From: Daniel Borkmann <daniel@iogearbox.net>
To: David Miller <davem@davemloft.net>, xiyou.wangcong@gmail.com
Cc: jiri@resnulli.us, roid@mellanox.com, netdev@vger.kernel.org,
jiri@mellanox.com, ogerlitz@mellanox.com, cwang@twopensource.com,
john.fastabend@gmail.com, alexei.starovoitov@gmail.com
Subject: Re: [PATCH net-next] net/sched: cls_flower: verify root pointer before dereferncing it
Date: Fri, 25 Nov 2016 01:17:13 +0100 [thread overview]
Message-ID: <58378309.2090101@iogearbox.net> (raw)

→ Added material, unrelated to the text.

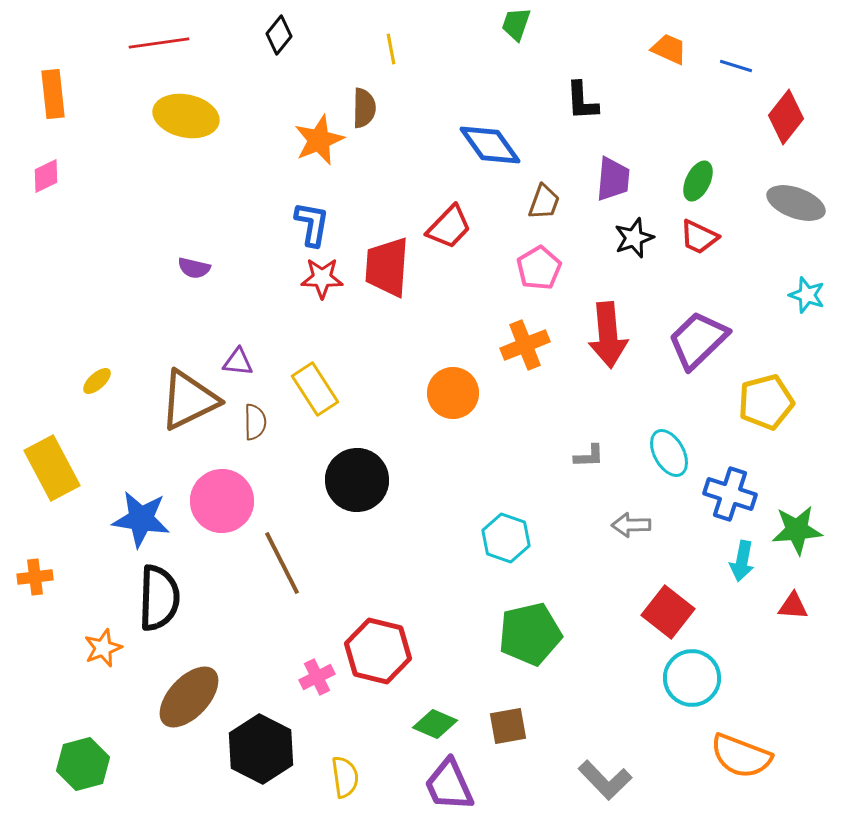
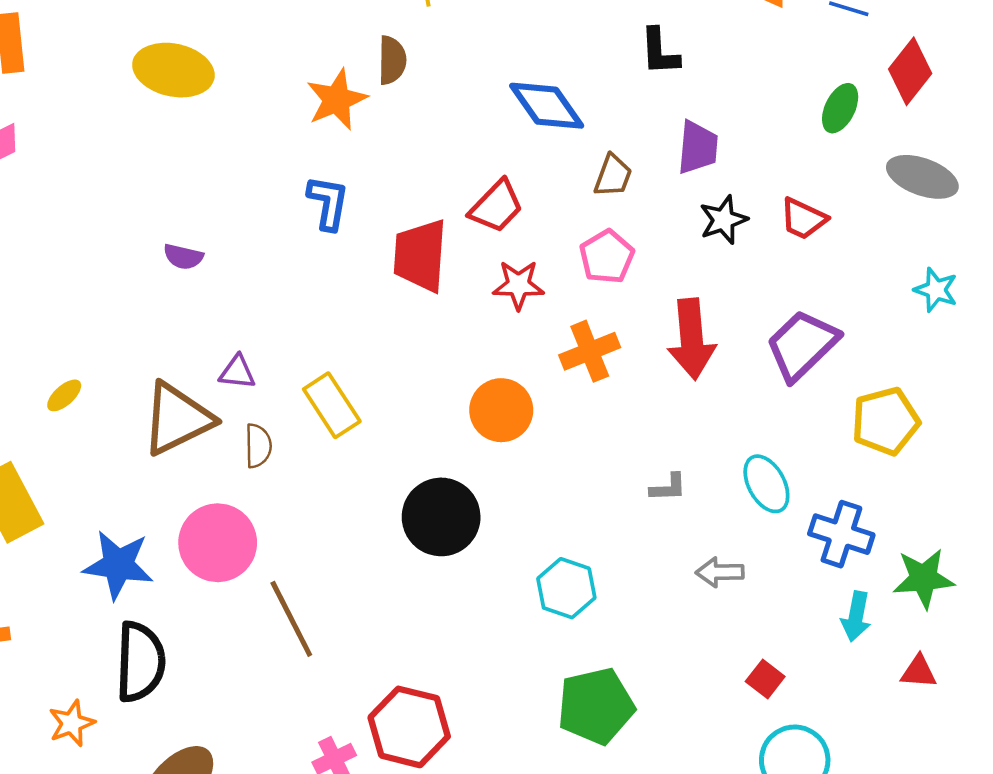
green ellipse: (698, 181) -> (840, 108), moved
red star: (322, 278) -> (518, 285), moved
black circle: (357, 480) -> (441, 517), moved
red square: (668, 612) -> (765, 679), size x0.6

In-Reply-To: <20161124.152546.1174938340314080043.davem@davemloft.net>
On 11/24/2016 09:25 PM, David Miller wrote:
> From: Cong Wang <xiyou.wangcong@gmail.com>
> Date: Tue, 22 Nov 2016 11:28:37 -0800
>
>> On Tue, Nov 22, 2016 at 8:11 AM, Jiri Pirko <jiri@resnulli.us> wrote:
>>> Tue, Nov 22, 2016 at 05:04:11PM CET, daniel@iogearbox.net wrote:
>>>> Hmm, I don't think we want to have such an additional test in fast
>>>> path for each and every classifier. Can we think of ways to avoid that?
>>>>
>>>> My question is, since we unlink individual instances from such tp-internal
>>>> lists through RCU and release the instance through call_rcu() as well as
>>>> the head (tp->root) via kfree_rcu() eventually, against what are we protecting
>>>> setting RCU_INIT_POINTER(tp->root, NULL) in ->destroy() callback? Something
>>>> not respecting grace period?
>>>
>>> If you call tp->ops->destroy in call_rcu, you don't have to set tp->root
>>> to null.
>>
>> We do need to respect the grace period if we touch the globally visible
>> data structure tp in tcf_destroy(). Therefore Roi's patch is not fixing the
>> right place.
>
> Another idea is to assign tp->root to a dummy static cls_fl_head object,
> instead of NULL, which we just make sure has an ht.elems value of zero.
>
> This avoids having to touch the fast path and also avoids all of these
> complicated changes being discussed wrt. doing things in call_rcu_bh()
> or whatever.
I'm not sure if setting a dummy object for each affected classifier is
making things better. Are you having this in mind as a target for -net?
We do kfree_rcu() the head (tp->root) and likewise do we kfree_rcu() the
tp immediately after the callback. The head object's lifetime for such
classifiers is thus always bound to the tp lifetime. And besides that,
nothing apart from get() checks whether it's actually really NULL (and
that check in get() is odd anyway; some cls do it, some don't).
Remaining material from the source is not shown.